Sözlerin anlaşılmıyor
Bu başlık ve konusu çalışmamızın doğrudan konusu değil, dolaylı olarak alâkalı olduğu için kısmen temas edilecek.
İşte Nokta Risalesi’nde şöyle der:
“Bir bahçeye girsem iyisini intihab ederim. Koparmasından zahmet çeksem hoşlanırım. Çürüğünü, yetişmemişini görsem “Huz mâ safâ” (safa vereni al) derim. Muhataplarımı da öyle arzu ederim.
Derler: “Sözlerin iyi anlaşılmıyor?”
Bilirim ki, kâh minare başında, kâh kuyu dibinde konuşuyorum. Neyleyeyim, zuhurat öyle. Şuaat ve şu kitapta mütekellim, âciz kalbimdir. Muhatap, âsi nefsimdir.[2]
“Risale-i Nur’un mesaili, ilimle, fikirle, niyetle ve kastî bir ihtiyarla değil; ekseriyet-i mutlaka ile sünuhat, zuhurat, ihtarat ile oluyor.”[3]

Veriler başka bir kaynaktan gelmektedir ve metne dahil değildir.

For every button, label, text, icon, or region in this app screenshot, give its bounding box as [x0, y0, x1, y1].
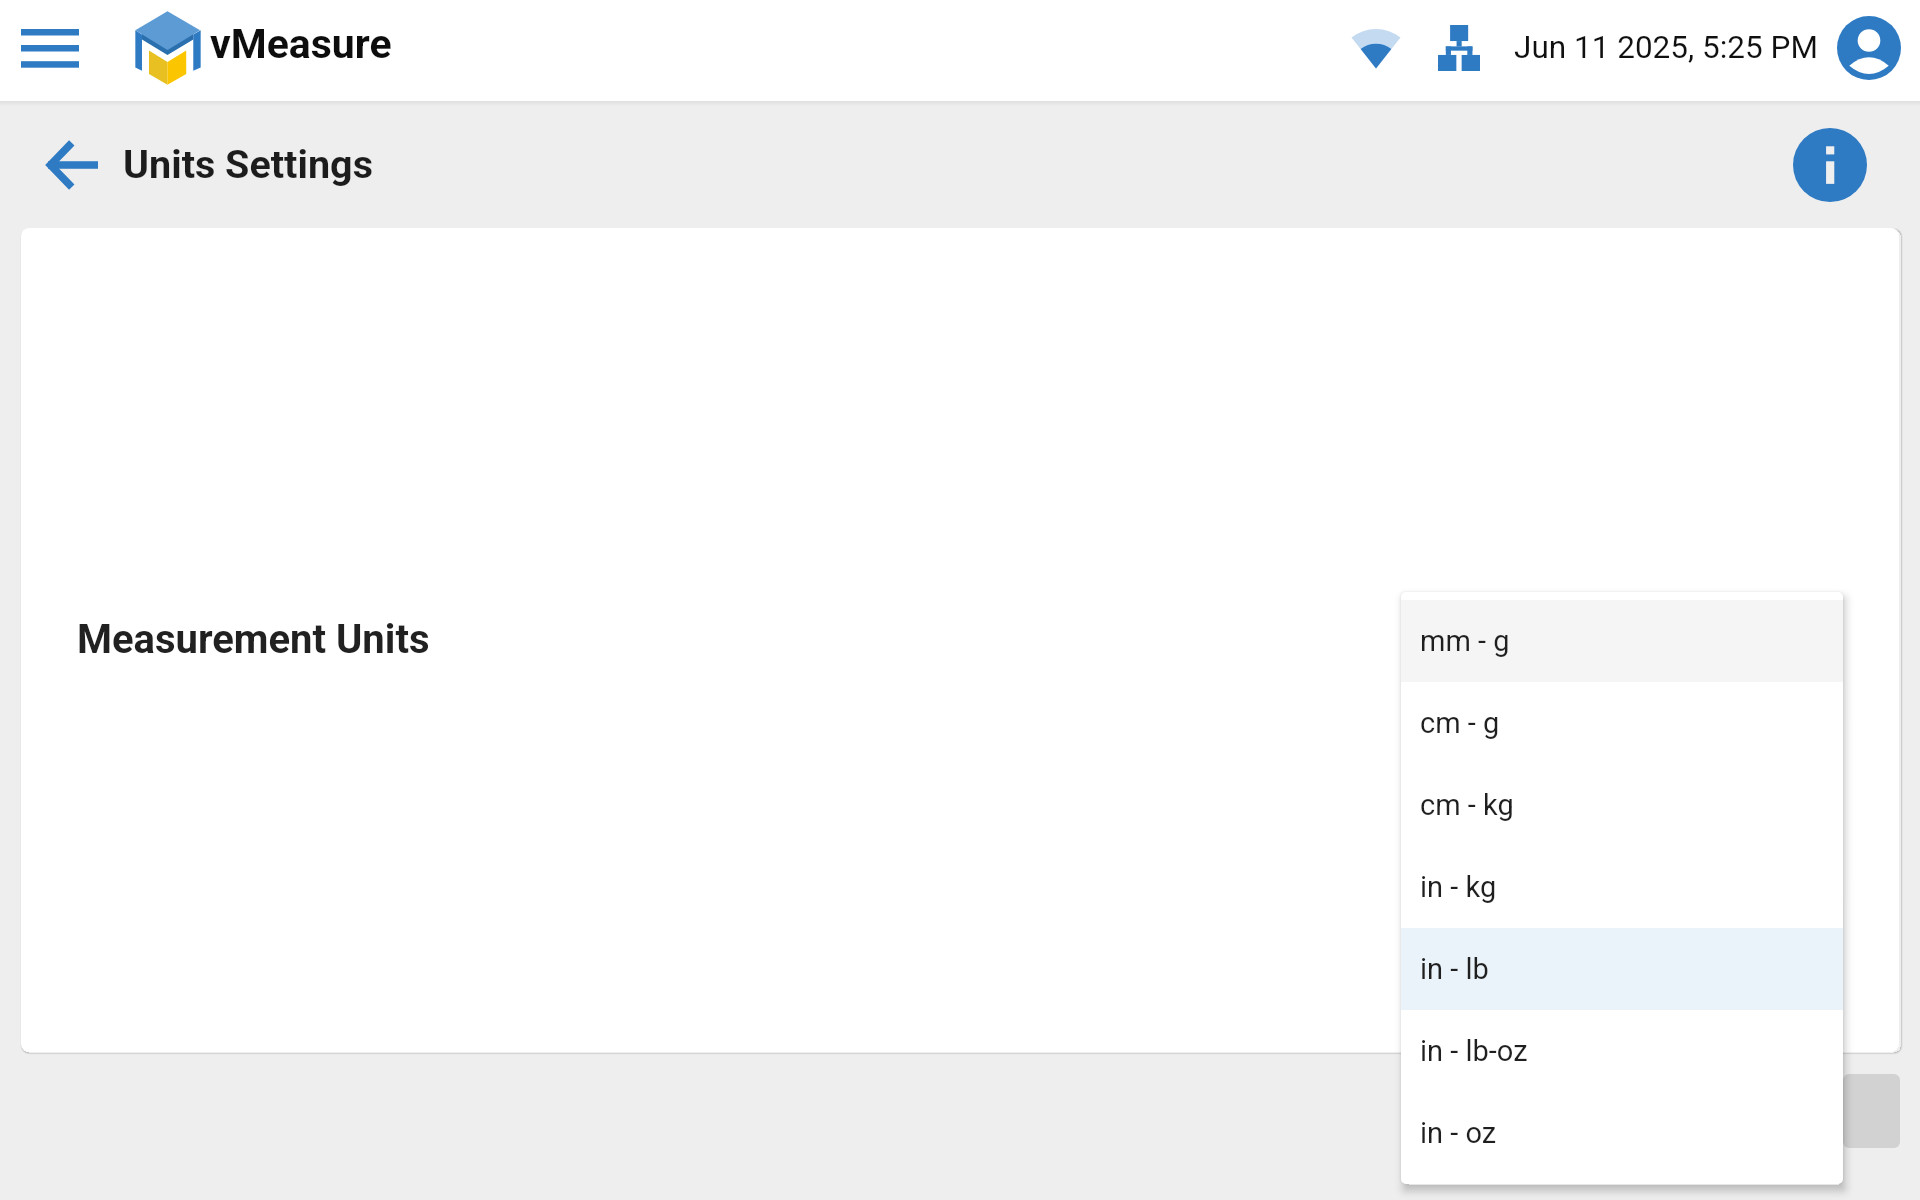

Sünuhat, akla ve kalbe birden doğan manalara denir. Tuluat: Hazırlıksız olarak birden kalbe gelen manalara ve ilhamlara denir. Zuhurat ise; bir mana ve hakikatin akıl ve kalpte birden belirmesi ve aşikâr olmasına denir. Birden meydana gelen, hesapta olmayan şeyler. Zuhurat, sünuhatın biraz daha kuvvetli halidir. İhtar: Allah’ın, kuluna, hata ve yanlışlarını kuvvetli bir şekilde hatırlatmasıdır. Vahiy değildir, ama ona yakın bir manası vardır.
Mehmet Çetin
24.12.2022 Yeni Foça İzmir
[1] Said Nursi, Şualar (2017), s. 160
[2] Said Nursi, Mesnevî-i Nuriye (2017), s. 266
[3] Said Nursi, Kastamonu Lâhikası (2017), s. 218 (125. Mektub)
Refet Kalyoncu Ağabeyin yorumudur
1)”ve sâir kelâmları ona yetişememesi ve bir derece benzememesi”
*
2) ” İhtarat: “… Vahiy değildir, ama ona yakın bir manası vardır.”
Değerli paylaşım için teşekkür ederim, fakat bu iki hükmü te’lifte azce düştüm..
Selâm ve hürmetle..
***
Ağabey:
Bahsettiğiniz iki husus için teşekkürler.
Bu vesile ile yaptığım tashih notları şöyledir:
1.Bu çalışmamız doğrudan bu metni mütalâa olmamakla beraber yanlış anlamaya sebebiyet vermemesi için şu ifadeye kısmî izah gerekecek şöyle ki:
Metinde geçen “ve sâir kelâmları ona yetişememesi ve bir derece benzememesi” ifadesinden, Resul-i Ekrem’in (asm), ifadeleri, kelâmları olarak anlaşılıyor. Hiçbir hadis, ayete yetişemez, manasında.
Diğer meseleye de şu ifadeyi ekledim: ki, nice ihtaratın muhtevası ayet veya hadis kaynaklıdır.